Relief From Mysterious and Intense Abdominal Pain
While at a concert in 1995, Candice Lajuett doubled over in pain.
“I told my uncle he either had to take me home or get me to a hospital!” Candice recalls.
Candice made it through the night at home. But the next day, her fiance drove her to the emergency department at Strong Memorial Hospital. Doctors removed her gall bladder, which was severely inflamed and infected.
Not long after that, though, Candice experienced intense abdominal pain again. Six stones the size of marbles were found in her bile duct and removed laparoscopically.
But the attacks continued—as did the pain.
“It was excruciating,” Candice says. “It felt like someone was just stepping on my stomach, crushing it, and just wouldn’t get off.” The attacks came on without warning, leaving Candice curled up in a fetal position on the floor and screaming.
Doctors prescribed a patch that contained a heavy narcotic. The patch would block much of Candice’s pain, but she felt like she was in a mental fog most of the time.
“I couldn’t really work,” Candice recalls. “I couldn’t drive most of the time.” Fortunately, one of Candice’s doctor suggested she visit the University of Rochester Pain Treatment Center.
Her first consultation brought Candice a ray of hope. Doctors recommended a relatively new treatment, called a celiac plexus block. Just a few days later, Candice would receive her first treatment.

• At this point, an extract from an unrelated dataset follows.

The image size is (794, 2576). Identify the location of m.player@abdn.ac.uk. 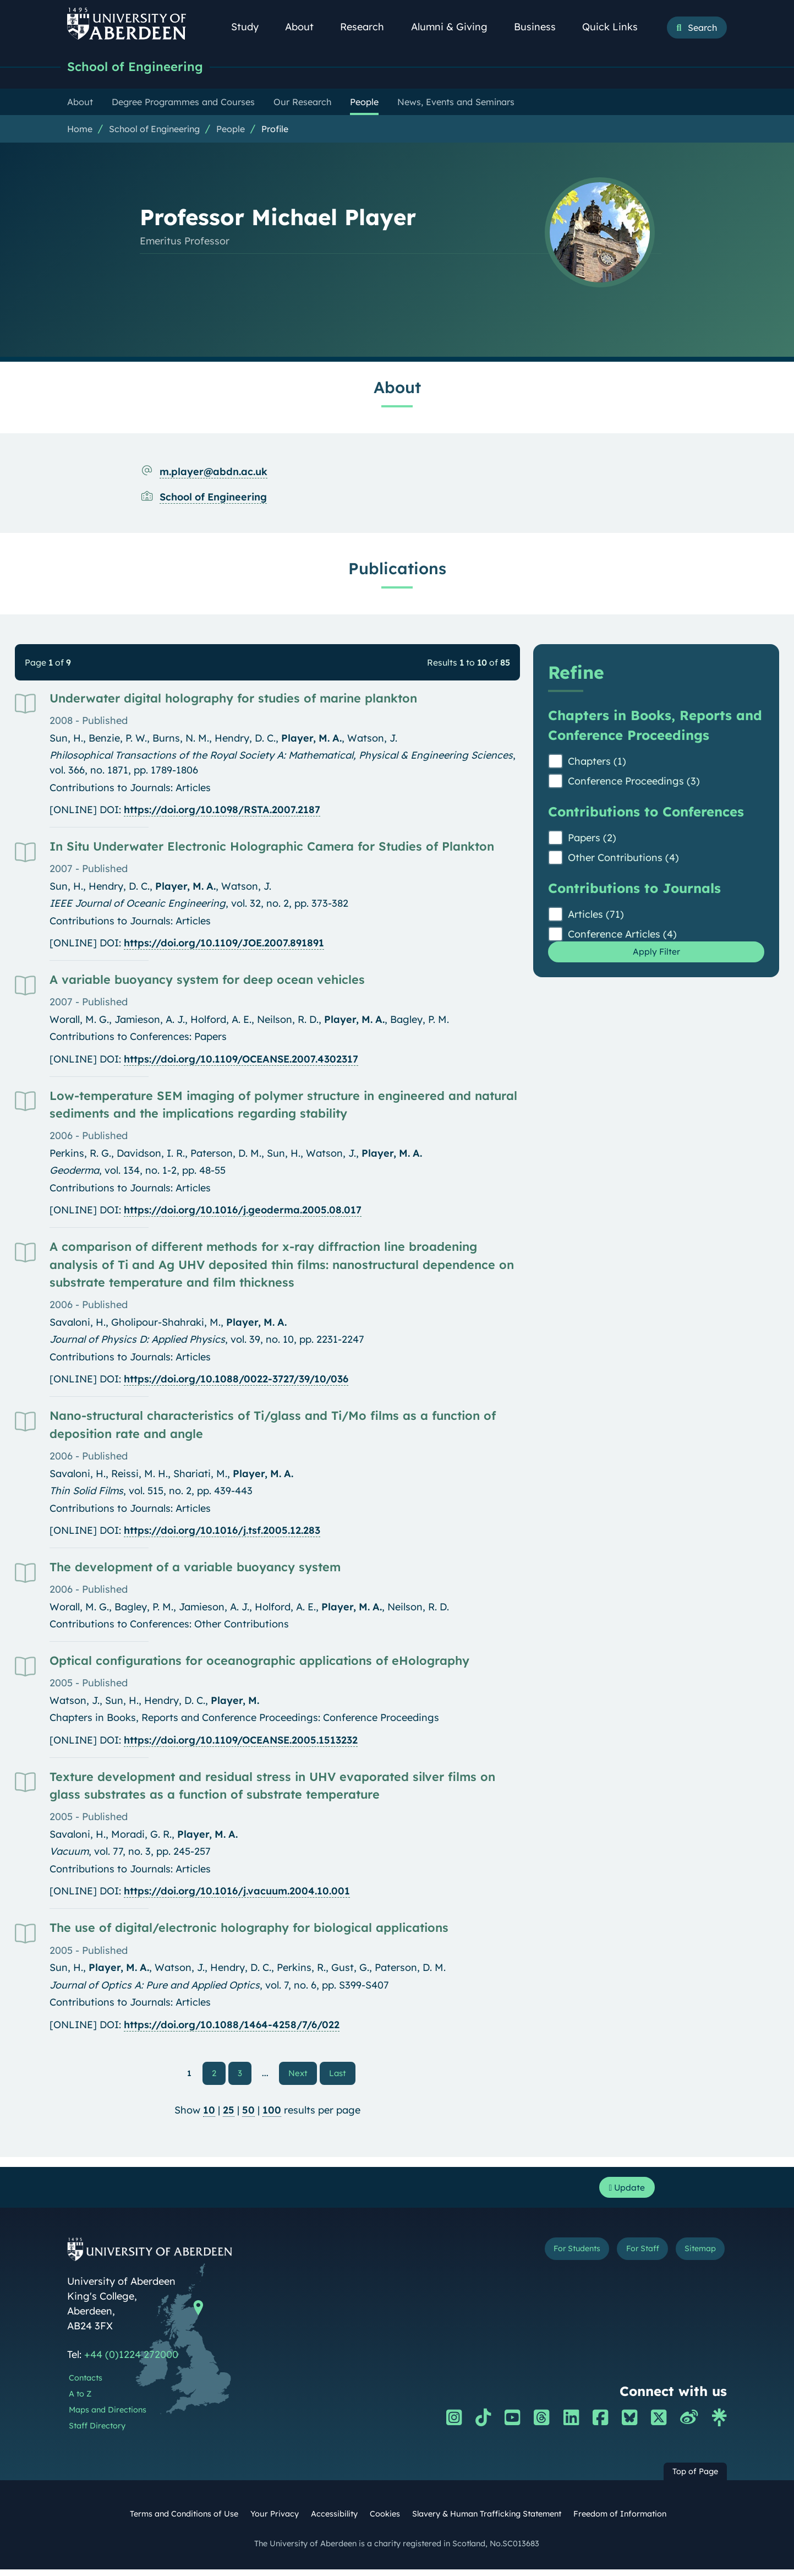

“I was in and out that day,” Candice recalls. The injection was successful in blocking her pain. Even better, there were virtually no side effects.

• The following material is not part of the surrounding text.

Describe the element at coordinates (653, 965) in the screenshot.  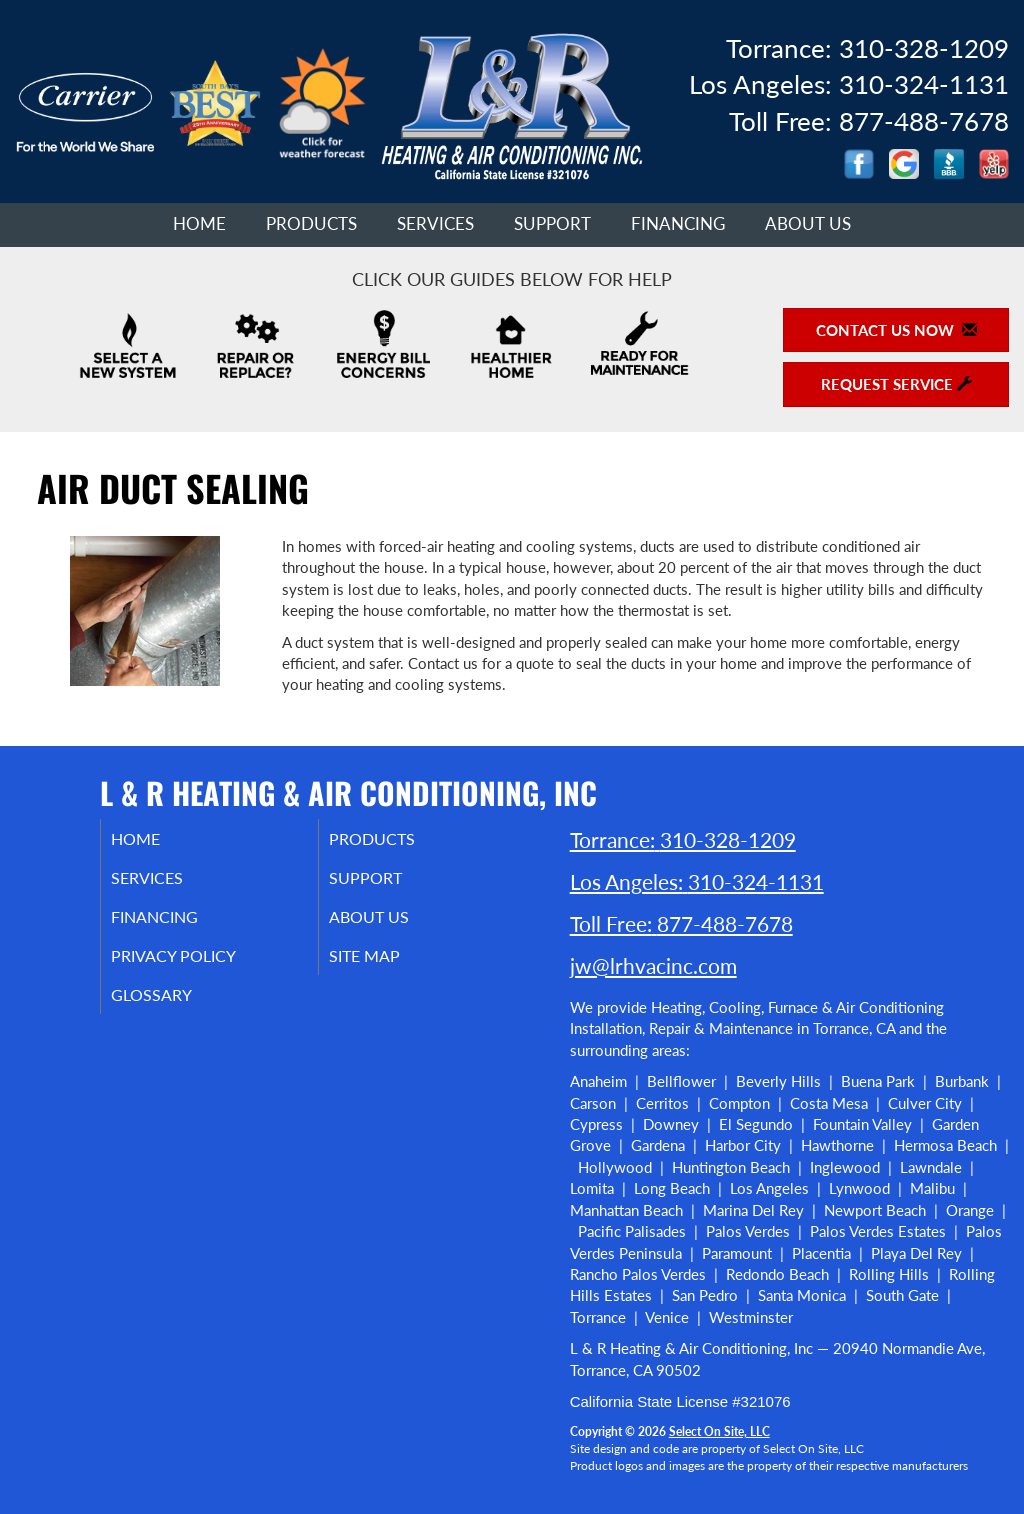
I see `jw@lrhvacinc.com` at that location.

“The following day my back was sore where they injected it,” says Candice. “But that’s it! There was no recuperation period.”
The celiac plexus block lasted for a period of months, during which time Candice felt no pain whatsoever. She has now been having these treatments, and experiencing minimal pain, for over three years.

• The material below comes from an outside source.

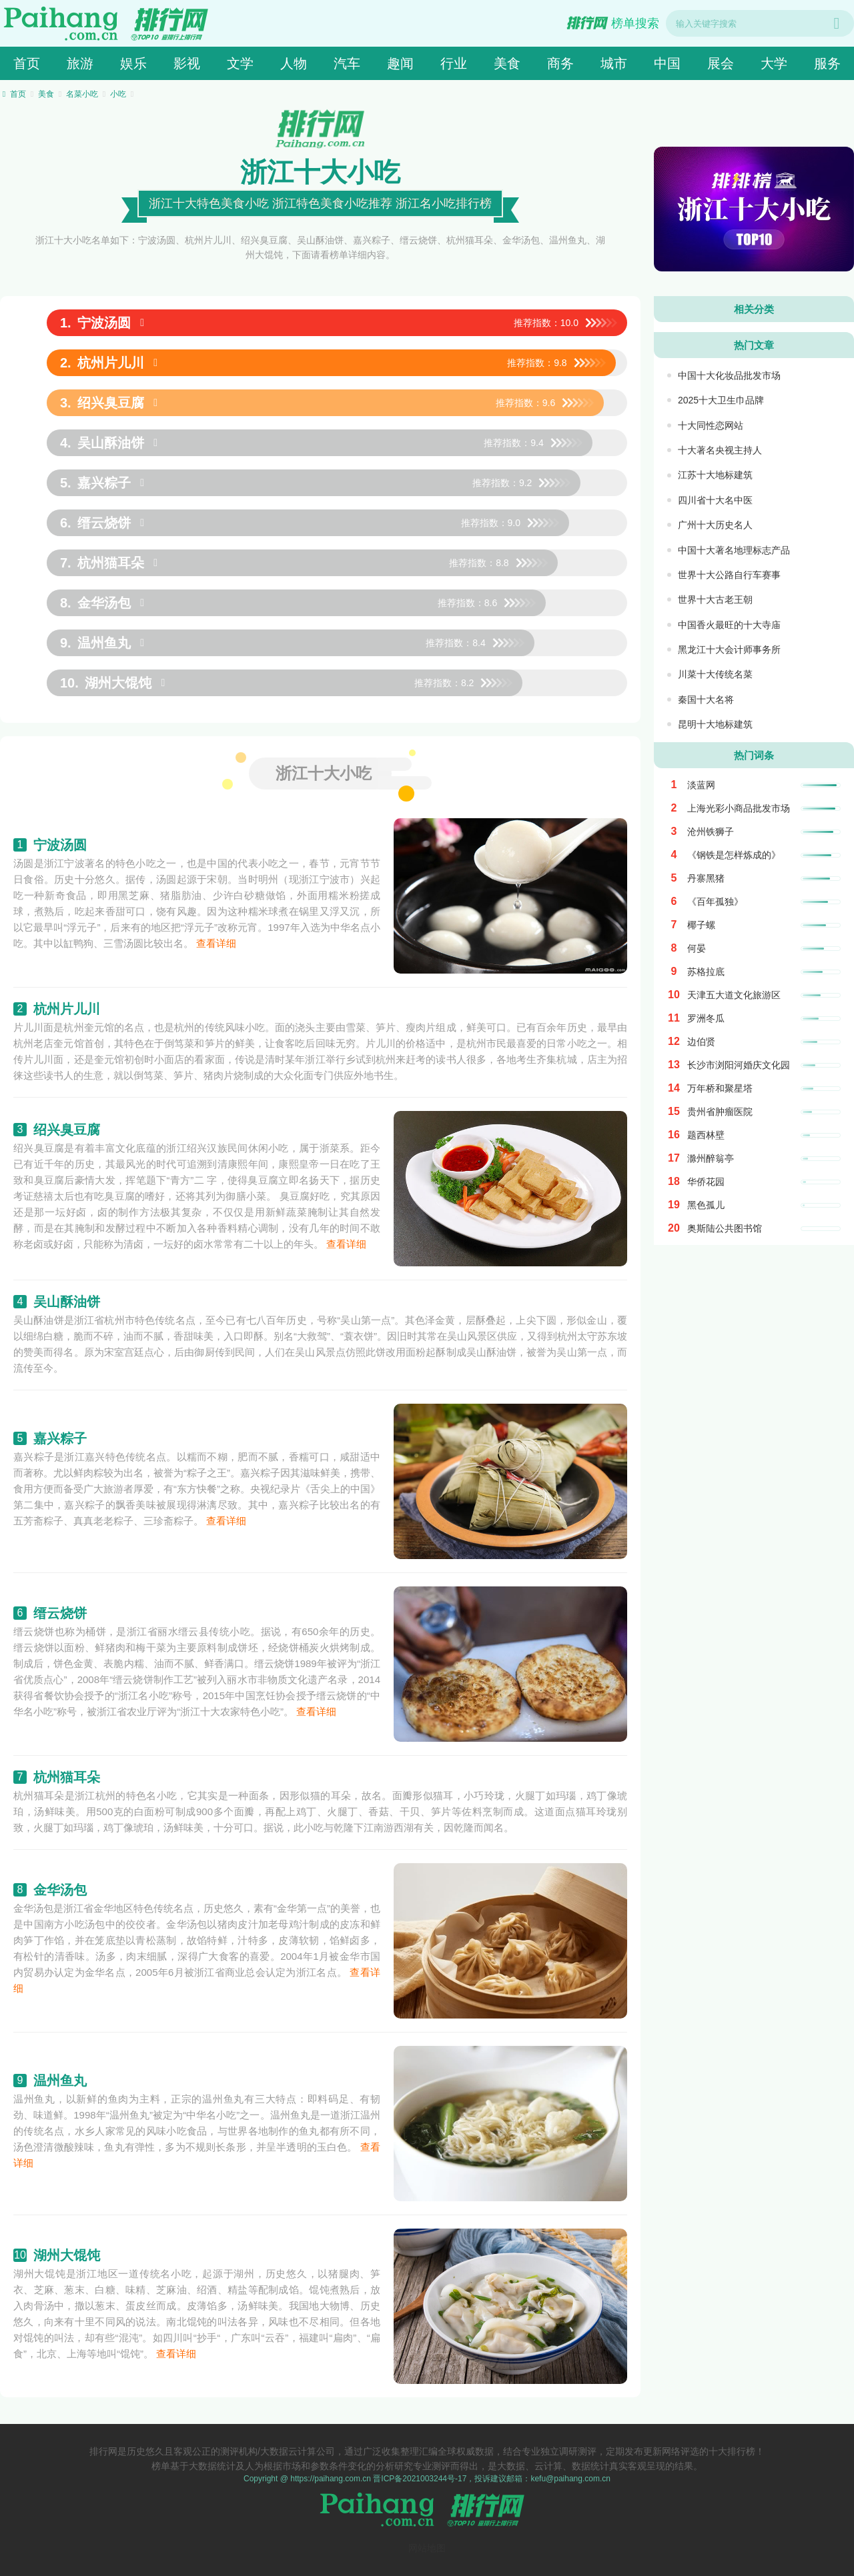 The image size is (854, 2576). I want to click on 趣闻, so click(400, 63).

When the blocks start to wear off, Candice often gets forewarned by a very small pain. If that happens, she calls the UR Pain Treatment Center immediately.
“They get me in right away,” says Candice. “If I call first thing in the morning, I can usually go in that day. They end up rearranging things to get me in there. They’ve been wonderful!”
Candice is especially appreciative because her pain, now believed to stem from biliary dyskinesia and pancreatitis, had taken a heavy toll on her and her family.
“I’ve lost numerous jobs because of it,” she says. “I just never knew when it would hit me, in the middle of the night or in the middle of work.”
With the help of the UR Pain Treatment Center, though, things are looking up.
“I love them!” she says. “They listen to you, and they’re willing to help you any way they can. They’ve been great!”